● About this exercise
Set down exactly each line of the entries below, beginning at the one that contains "Detect and mask" and ending at the last, and no others.

● Data records
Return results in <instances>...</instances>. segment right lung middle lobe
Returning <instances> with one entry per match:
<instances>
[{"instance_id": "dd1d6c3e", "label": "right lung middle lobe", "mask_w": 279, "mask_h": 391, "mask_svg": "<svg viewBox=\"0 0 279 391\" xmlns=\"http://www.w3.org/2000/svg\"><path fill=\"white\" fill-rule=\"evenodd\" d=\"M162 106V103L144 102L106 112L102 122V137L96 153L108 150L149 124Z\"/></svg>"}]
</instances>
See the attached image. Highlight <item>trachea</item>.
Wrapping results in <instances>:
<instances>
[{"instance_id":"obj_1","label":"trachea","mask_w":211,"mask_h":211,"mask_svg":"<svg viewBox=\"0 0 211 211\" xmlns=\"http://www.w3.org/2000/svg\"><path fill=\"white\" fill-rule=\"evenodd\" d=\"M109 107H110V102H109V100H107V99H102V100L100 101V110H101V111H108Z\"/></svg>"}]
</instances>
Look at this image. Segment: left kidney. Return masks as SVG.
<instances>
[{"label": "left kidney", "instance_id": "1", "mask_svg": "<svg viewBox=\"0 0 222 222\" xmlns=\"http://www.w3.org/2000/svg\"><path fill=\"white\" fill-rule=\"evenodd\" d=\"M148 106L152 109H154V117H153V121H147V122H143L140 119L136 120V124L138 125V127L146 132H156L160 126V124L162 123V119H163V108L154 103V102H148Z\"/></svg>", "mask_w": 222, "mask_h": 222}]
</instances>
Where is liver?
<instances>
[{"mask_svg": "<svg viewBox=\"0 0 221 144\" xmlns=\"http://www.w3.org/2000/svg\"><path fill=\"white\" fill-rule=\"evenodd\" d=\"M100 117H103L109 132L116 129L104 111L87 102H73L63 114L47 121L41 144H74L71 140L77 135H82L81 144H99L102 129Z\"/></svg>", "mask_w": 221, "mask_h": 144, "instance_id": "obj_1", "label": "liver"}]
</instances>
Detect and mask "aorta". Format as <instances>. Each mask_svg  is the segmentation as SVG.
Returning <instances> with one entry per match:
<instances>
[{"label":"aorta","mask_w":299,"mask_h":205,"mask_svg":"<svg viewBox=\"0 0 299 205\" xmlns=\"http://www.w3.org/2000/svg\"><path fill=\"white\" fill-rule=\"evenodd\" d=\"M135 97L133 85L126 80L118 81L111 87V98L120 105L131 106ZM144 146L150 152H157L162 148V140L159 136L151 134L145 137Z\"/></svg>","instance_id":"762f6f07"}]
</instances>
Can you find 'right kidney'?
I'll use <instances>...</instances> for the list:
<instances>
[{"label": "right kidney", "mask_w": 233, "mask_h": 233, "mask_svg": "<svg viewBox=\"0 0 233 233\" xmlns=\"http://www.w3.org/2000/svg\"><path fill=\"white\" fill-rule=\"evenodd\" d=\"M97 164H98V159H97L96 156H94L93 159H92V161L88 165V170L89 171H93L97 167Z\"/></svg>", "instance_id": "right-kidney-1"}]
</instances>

● Reply to the task
Detect and mask "aorta". Format as <instances>. Each mask_svg  is the segmentation as SVG.
Returning <instances> with one entry per match:
<instances>
[{"label":"aorta","mask_w":299,"mask_h":205,"mask_svg":"<svg viewBox=\"0 0 299 205\" xmlns=\"http://www.w3.org/2000/svg\"><path fill=\"white\" fill-rule=\"evenodd\" d=\"M135 97L133 85L126 80L118 81L111 87V98L120 105L131 106ZM144 146L150 152H157L162 148V140L159 136L151 134L145 137Z\"/></svg>","instance_id":"762f6f07"}]
</instances>
Can you find 'right kidney'?
I'll use <instances>...</instances> for the list:
<instances>
[{"label": "right kidney", "mask_w": 233, "mask_h": 233, "mask_svg": "<svg viewBox=\"0 0 233 233\" xmlns=\"http://www.w3.org/2000/svg\"><path fill=\"white\" fill-rule=\"evenodd\" d=\"M97 164H98V159H97L96 156H94L93 159H92V161L88 165V170L89 171H93L97 167Z\"/></svg>", "instance_id": "right-kidney-1"}]
</instances>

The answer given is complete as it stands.